## Your objective
Every entry that follows should be output exactly, and every image in it left out.
==== Data extracts
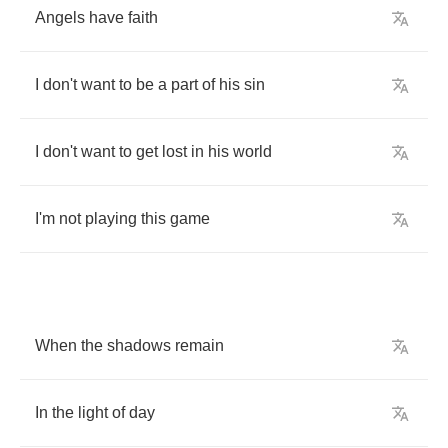
Angels
have
faith
I
don't
want
to
be
a
part
of
his
sin
I
don't
want
to
get
lost
in
his
world
I'm
not
playing
this
game
When
the
shadows
remain
In
the
light
of
day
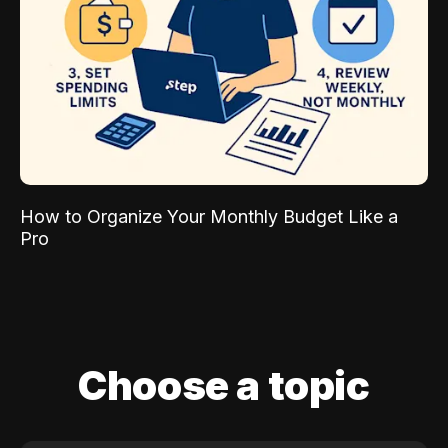
How to Organize Your Monthly Budget Like a
Pro
Choose a topic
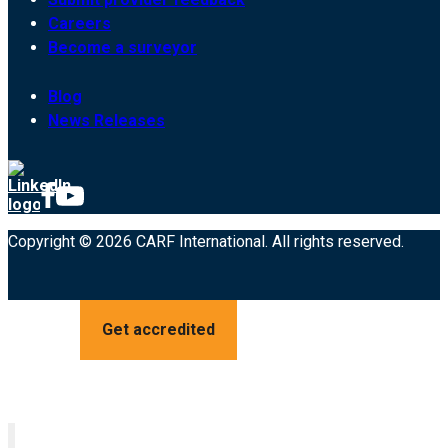
Careers
Become a surveyor
Blog
News Releases
Copyright © 2026 CARF International. All rights reserved.
Get accredited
========
## Answer
Angels
have
faith
I
don't
want
to
be
a
part
of
his
sin
I
don't
want
to
get
lost
in
his
world
I'm
not
playing
this
game
When
the
shadows
remain
In
the
light
of
day
How to Organize Your Monthly Budget Like a
Pro
Choose a topic
Careers
Become a surveyor
Blog
News Releases
Copyright © 2026 CARF International. All rights reserved.
Get accredited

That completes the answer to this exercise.